Six people have died following a knifing incident in a market in Changsha, capital city of central of China's Hunan province.

According to law enforcement, the altercation began when a bread vendor got into an argument with a customer. One pulled out a knife and stabbed the other to death before turning on passerby. Police arrived on the scene and shot down the aggressor. Another suspect is also reported to have been taken into custody.

China has been on the edge since a tragic mass stabbing on March 1 in the southwestern city of Kunming. Several people wielding long knives entered a train station and attacked at random, killing 29 people and injuring 140 others. Police shot down four of the assailants, arresting the remaining four.

The Chinese government blamed the Kunming attack on Muslim Uighur separatists from the Xinjiang region.

Early reports indicated that the two men involved in these latest stabbing, Hebir Turdi and Memet Abla, were ethnic Uighurs from Xinjiang. However, it is not suspected that the knifing was premeditated.

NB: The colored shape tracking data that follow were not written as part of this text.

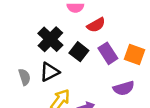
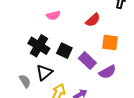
red semicircle: (96, 25) -> (93, 20), moved
purple rectangle: (108, 53) -> (87, 61), moved

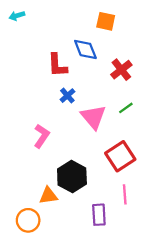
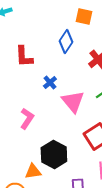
blue diamond: (85, 49) -> (66, 42), turned 55
red L-shape: (57, 65) -> (24, 56), moved

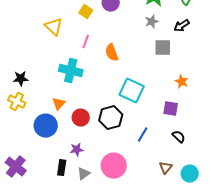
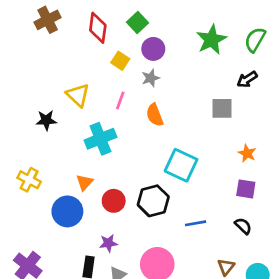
gray star: (152, 22) -> (151, 78), moved
yellow triangle: (54, 27) -> (78, 95), moved
cyan cross: (71, 71) -> (100, 139), turned -35
black star: (21, 79) -> (46, 120), moved
purple square: (171, 109) -> (246, 189), moved
blue line: (143, 135) -> (196, 223), turned 49

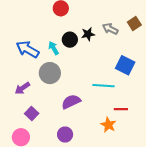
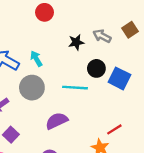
black circle: (70, 40) -> (96, 68), moved
cyan line: (104, 86) -> (75, 88), moved
red line: (121, 109) -> (114, 129), turned -32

"It was an internal dispute," said a witness to CNN. "One of their own people got stabbed to death. An old lady walked out of a shop there, and she was trying to mediate, saying: 'Don't do this. You can talk through this.' Then she was suddenly hacked at."

She also noted that the weapons were not the same used in Kunming.

"The knives they were using were not long -- just kitchen knives," she said. "I saw one dropped on the ground."

Mass acts of violence are rare in China due to strict gun laws, but there are several instances of street stabings. Last September a hospital patient assaulted three nurses with a knife in Changsha.